4.2 Bioinformatic Tools for Gene Prioritization

Several computational approaches (Table 4.1) have been developed for gene prioritization to overcome the limitations of high-throughput, genome-wide studies like linkage analysis and gene expression profiling, both of which typically result in the identification of hundreds of potential candidate genes [13, 8, 10, 16, 59, 61, 62, 65, 76]. See recent reviews [7, 29, 43, 46, 50, 60, 64, 76] for technical and algorithmic details of various gene prioritization tools. While a majority of these tools are based on the assumption that similar phenotypes are caused by genes with similar or related functions [9, 20, 27, 55, 65], they differ by the strategy adopted in calculating similarity and by the data sources utilized [63]. Further, no single source of data can be expected to capture all relevant relations.
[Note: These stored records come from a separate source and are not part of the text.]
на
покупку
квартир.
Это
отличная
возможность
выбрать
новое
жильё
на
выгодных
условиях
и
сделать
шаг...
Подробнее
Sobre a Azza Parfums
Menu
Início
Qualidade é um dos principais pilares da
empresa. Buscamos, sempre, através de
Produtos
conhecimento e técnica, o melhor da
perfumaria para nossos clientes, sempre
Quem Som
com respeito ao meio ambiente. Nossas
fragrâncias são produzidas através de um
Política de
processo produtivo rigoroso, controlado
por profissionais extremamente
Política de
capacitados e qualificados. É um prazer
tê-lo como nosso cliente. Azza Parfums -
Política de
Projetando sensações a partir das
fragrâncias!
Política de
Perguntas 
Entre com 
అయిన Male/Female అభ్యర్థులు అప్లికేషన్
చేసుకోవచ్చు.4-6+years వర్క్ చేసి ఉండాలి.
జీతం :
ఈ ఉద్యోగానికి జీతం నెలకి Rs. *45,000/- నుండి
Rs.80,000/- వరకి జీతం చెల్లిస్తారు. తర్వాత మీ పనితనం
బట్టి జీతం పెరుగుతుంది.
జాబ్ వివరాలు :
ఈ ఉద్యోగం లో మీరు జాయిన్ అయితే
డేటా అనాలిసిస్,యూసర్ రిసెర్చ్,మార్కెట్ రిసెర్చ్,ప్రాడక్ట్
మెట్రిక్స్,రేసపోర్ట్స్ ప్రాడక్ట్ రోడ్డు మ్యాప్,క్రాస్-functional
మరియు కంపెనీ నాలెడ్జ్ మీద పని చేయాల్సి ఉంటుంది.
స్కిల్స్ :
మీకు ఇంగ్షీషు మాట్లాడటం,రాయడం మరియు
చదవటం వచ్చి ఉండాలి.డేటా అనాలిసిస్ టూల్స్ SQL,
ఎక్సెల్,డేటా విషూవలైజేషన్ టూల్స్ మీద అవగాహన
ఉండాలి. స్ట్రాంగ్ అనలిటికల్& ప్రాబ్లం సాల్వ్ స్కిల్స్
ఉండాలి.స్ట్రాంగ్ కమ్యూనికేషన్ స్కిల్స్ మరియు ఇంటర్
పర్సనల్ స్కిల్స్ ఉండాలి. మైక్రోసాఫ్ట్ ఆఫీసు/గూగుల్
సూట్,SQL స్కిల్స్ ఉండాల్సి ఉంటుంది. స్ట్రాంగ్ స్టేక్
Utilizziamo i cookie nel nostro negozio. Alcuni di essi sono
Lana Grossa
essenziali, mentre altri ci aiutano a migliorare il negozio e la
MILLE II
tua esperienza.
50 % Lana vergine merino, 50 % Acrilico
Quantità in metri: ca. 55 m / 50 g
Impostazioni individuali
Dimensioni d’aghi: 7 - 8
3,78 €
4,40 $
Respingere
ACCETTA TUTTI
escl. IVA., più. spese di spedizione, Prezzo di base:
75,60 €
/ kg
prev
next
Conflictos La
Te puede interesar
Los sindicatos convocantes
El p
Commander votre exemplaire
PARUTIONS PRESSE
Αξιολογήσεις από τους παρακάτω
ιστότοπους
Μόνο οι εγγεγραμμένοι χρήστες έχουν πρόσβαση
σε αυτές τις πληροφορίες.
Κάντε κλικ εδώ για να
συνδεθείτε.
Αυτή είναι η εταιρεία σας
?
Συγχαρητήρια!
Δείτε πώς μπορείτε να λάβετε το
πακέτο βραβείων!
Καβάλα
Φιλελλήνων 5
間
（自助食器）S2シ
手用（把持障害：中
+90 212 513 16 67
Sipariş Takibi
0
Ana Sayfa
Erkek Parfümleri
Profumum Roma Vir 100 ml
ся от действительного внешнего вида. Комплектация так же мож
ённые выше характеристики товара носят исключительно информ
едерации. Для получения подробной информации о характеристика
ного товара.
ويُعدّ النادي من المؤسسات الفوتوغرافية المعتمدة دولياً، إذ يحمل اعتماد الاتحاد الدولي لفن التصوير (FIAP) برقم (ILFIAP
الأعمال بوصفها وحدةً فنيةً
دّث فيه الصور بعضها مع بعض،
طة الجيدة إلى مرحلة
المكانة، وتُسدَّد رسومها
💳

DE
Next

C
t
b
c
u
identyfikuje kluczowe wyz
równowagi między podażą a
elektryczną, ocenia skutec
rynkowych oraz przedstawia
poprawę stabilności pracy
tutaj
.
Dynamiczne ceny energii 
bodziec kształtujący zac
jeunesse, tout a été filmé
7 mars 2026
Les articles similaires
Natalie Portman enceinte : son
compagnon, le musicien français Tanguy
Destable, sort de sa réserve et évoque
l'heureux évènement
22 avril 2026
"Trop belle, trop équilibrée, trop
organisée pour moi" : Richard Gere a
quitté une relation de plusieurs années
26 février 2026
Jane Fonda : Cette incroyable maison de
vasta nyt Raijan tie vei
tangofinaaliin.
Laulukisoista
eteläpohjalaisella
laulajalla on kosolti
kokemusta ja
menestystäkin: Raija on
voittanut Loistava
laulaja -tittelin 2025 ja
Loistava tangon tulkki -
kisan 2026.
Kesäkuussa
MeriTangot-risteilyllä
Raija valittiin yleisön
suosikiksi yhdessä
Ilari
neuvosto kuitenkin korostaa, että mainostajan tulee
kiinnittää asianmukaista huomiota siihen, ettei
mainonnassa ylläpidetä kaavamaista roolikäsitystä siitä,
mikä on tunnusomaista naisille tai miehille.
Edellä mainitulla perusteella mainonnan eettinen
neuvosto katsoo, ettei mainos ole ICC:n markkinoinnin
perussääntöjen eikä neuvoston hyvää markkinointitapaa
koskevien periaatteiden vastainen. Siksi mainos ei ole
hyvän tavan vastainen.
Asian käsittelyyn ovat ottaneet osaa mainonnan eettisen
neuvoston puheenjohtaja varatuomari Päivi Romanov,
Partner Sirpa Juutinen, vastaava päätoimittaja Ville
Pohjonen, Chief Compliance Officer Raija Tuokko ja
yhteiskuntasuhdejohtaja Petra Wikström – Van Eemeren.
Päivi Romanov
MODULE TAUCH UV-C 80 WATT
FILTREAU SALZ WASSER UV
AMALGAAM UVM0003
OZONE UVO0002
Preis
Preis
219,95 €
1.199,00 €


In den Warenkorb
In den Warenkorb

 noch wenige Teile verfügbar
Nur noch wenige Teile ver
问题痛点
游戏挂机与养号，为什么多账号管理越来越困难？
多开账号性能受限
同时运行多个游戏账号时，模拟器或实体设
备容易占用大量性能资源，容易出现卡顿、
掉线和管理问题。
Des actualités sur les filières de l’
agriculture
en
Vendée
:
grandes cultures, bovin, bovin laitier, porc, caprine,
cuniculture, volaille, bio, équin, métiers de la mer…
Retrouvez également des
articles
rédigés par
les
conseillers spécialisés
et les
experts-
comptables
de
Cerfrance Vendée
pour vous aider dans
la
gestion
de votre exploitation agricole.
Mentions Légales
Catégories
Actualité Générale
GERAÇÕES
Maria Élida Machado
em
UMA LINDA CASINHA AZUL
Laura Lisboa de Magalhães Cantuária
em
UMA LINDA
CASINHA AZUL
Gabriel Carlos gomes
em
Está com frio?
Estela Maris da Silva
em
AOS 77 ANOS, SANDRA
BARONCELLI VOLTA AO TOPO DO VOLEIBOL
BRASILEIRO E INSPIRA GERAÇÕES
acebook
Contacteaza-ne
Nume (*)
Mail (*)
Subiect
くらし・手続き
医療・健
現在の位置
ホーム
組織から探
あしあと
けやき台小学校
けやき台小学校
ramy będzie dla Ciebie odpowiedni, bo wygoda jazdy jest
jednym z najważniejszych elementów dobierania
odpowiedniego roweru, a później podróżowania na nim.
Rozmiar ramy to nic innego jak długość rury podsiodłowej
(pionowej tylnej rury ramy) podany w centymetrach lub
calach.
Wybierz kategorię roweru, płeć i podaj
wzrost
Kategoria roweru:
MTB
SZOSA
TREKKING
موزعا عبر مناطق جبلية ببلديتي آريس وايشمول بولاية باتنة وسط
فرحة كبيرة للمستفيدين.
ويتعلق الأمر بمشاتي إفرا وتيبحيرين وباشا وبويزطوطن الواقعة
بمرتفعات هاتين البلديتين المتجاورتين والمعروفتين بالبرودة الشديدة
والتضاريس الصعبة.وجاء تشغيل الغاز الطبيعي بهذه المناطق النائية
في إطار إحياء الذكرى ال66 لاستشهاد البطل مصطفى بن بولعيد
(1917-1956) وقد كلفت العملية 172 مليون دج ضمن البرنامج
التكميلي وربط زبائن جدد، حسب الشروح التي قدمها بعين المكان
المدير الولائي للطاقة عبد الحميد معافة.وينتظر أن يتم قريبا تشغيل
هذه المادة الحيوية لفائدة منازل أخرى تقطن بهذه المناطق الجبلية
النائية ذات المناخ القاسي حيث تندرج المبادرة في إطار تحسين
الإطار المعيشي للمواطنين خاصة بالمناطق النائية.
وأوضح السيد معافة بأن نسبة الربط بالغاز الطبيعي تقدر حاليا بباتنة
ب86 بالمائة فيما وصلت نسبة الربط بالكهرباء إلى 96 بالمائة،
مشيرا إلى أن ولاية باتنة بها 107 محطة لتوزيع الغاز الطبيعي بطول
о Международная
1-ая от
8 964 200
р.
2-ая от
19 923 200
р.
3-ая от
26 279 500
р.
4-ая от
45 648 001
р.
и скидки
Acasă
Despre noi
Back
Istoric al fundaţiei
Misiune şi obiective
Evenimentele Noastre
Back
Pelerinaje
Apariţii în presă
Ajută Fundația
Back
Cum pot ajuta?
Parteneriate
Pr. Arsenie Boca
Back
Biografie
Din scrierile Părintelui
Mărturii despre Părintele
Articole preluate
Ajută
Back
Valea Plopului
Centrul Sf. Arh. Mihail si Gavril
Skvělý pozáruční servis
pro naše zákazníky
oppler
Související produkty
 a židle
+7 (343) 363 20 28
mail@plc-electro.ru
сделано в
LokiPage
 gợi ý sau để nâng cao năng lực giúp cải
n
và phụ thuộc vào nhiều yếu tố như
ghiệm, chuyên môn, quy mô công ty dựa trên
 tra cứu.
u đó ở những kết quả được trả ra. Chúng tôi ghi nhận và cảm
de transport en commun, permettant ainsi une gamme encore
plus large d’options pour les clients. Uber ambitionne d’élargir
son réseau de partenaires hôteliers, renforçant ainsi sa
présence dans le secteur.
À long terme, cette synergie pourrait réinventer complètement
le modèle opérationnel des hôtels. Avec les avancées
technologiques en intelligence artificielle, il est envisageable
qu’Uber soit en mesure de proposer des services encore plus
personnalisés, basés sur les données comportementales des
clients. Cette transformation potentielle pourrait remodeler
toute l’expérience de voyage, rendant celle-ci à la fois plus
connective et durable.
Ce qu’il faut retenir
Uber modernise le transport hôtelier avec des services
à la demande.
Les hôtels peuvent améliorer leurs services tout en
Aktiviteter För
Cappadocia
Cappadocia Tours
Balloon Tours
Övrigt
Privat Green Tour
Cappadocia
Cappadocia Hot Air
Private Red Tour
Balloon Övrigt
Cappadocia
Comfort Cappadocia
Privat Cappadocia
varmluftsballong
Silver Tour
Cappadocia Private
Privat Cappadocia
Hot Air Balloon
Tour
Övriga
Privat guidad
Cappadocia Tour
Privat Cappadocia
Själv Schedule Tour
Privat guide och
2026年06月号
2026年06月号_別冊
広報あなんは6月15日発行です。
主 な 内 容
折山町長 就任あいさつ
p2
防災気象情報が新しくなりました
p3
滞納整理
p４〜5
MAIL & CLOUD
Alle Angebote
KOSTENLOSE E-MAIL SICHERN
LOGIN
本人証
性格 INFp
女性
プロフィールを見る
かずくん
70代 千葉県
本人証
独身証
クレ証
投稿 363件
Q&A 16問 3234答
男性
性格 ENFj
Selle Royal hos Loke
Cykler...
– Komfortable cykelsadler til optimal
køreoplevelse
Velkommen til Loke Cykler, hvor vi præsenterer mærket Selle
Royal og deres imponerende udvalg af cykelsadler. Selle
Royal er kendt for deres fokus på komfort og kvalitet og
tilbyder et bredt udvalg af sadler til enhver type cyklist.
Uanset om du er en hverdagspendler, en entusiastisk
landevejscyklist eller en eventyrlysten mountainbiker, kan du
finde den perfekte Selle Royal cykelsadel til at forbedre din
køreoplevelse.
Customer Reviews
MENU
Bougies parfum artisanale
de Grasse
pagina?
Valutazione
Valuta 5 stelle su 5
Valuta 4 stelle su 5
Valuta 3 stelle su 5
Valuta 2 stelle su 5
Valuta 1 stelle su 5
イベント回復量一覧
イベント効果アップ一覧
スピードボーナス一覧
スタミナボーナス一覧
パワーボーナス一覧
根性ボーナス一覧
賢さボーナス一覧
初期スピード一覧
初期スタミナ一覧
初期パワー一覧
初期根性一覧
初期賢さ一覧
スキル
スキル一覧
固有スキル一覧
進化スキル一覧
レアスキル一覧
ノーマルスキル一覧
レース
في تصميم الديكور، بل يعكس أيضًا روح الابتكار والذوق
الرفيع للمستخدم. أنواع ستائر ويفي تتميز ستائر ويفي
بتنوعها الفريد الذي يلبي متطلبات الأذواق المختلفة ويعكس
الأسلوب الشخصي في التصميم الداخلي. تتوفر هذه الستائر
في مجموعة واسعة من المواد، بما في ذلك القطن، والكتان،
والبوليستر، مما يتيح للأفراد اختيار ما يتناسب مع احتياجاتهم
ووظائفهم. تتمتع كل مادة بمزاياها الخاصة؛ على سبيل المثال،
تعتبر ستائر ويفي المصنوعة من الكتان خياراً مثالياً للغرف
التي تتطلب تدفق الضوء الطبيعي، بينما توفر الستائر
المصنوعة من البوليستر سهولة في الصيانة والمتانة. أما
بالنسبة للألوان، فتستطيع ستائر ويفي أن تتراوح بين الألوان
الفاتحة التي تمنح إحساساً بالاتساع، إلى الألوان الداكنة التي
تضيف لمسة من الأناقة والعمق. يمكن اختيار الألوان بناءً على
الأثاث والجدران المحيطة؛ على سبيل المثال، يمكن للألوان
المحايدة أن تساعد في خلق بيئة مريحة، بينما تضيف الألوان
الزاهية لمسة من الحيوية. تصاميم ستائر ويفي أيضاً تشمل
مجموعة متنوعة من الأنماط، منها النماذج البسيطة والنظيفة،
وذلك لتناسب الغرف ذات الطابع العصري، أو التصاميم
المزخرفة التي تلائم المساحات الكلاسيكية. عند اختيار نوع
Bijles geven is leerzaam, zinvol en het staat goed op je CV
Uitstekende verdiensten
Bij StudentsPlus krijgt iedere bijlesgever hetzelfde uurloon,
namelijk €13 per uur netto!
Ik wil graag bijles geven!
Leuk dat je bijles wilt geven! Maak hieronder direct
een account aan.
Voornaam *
For example, using coexpression data alone will fail to detect many effects of posttranscriptional modifications, while relying on protein–protein interaction data alone will fail to capture transcriptional regulation. Since these different data types are complementary, they need to be merged not only to improve coverage but to infer stronger relationships through the accumulation of evidence [43]. While this is true, except for Endeavour [3, 63] and ToppGene [9, 10], most of the existing approaches mainly focus on the combination of only a few data sources.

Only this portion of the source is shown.